§ ACTIVITY: Starting at the line containing "OMÃ EM 5 DIAS: O ESSENCIAL" and ending at the line containing "VIP-объявление", transcribe the listing below exactly. Keep both end lines, skip the pictures, and copy nothing else.

--- SOURCE DATA Enclosed Below ---

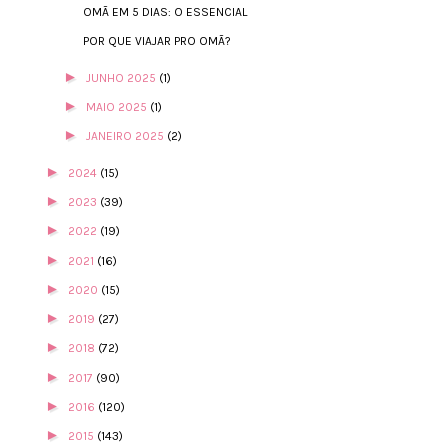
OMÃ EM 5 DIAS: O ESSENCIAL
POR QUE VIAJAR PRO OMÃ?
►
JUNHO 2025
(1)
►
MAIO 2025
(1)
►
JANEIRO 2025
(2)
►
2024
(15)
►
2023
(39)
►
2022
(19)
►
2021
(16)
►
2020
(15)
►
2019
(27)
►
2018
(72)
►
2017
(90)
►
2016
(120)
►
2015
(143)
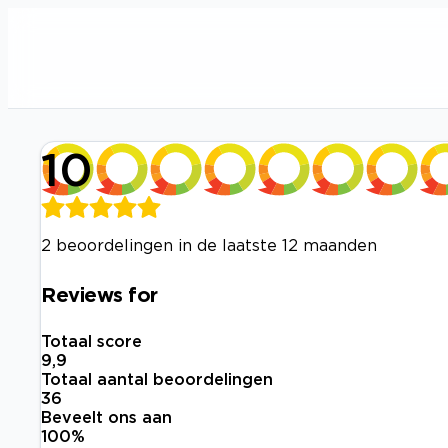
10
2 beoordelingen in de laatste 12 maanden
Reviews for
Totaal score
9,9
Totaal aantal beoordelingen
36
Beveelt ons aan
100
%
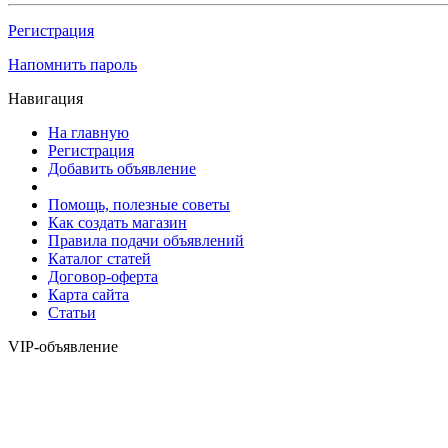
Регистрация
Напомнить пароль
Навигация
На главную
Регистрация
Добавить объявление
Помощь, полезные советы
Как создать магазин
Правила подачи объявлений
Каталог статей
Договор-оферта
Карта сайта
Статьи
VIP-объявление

--- End of Enclosed SOURCE DATA ---
--- SOURCE DATA Enclosed Below ---

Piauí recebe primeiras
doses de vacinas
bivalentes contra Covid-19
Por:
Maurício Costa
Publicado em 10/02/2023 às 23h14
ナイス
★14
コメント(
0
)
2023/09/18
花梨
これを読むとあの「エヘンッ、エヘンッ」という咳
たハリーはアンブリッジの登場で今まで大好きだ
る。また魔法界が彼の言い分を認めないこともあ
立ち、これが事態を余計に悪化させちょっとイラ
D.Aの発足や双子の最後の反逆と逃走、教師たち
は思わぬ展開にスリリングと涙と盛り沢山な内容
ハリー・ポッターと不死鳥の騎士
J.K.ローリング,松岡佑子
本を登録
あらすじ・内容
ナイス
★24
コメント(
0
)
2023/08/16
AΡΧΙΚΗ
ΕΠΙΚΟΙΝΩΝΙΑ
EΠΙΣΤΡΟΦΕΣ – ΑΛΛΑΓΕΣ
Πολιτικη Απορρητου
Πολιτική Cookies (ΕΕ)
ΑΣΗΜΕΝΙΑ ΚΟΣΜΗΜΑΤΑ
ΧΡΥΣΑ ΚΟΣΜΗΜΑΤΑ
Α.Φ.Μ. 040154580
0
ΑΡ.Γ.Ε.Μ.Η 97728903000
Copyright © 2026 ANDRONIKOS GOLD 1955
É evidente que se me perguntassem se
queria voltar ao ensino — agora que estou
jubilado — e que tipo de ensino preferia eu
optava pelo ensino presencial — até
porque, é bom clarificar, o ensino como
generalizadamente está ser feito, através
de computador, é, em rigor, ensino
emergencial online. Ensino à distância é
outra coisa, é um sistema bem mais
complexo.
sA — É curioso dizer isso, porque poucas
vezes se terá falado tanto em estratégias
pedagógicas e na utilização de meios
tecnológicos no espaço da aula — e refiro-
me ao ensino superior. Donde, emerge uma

--- End of Enclosed SOURCE DATA ---

§ SOLUTION FOR THIS PROBLEM:
OMÃ EM 5 DIAS: O ESSENCIAL
POR QUE VIAJAR PRO OMÃ?
►
JUNHO 2025
(1)
►
MAIO 2025
(1)
►
JANEIRO 2025
(2)
►
2024
(15)
►
2023
(39)
►
2022
(19)
►
2021
(16)
►
2020
(15)
►
2019
(27)
►
2018
(72)
►
2017
(90)
►
2016
(120)
►
2015
(143)
10
2 beoordelingen in de laatste 12 maanden
Reviews for
Totaal score
9,9
Totaal aantal beoordelingen
36
Beveelt ons aan
100
%
Регистрация
Напомнить пароль
Навигация
На главную
Регистрация
Добавить объявление
Помощь, полезные советы
Как создать магазин
Правила подачи объявлений
Каталог статей
Договор-оферта
Карта сайта
Статьи
VIP-объявление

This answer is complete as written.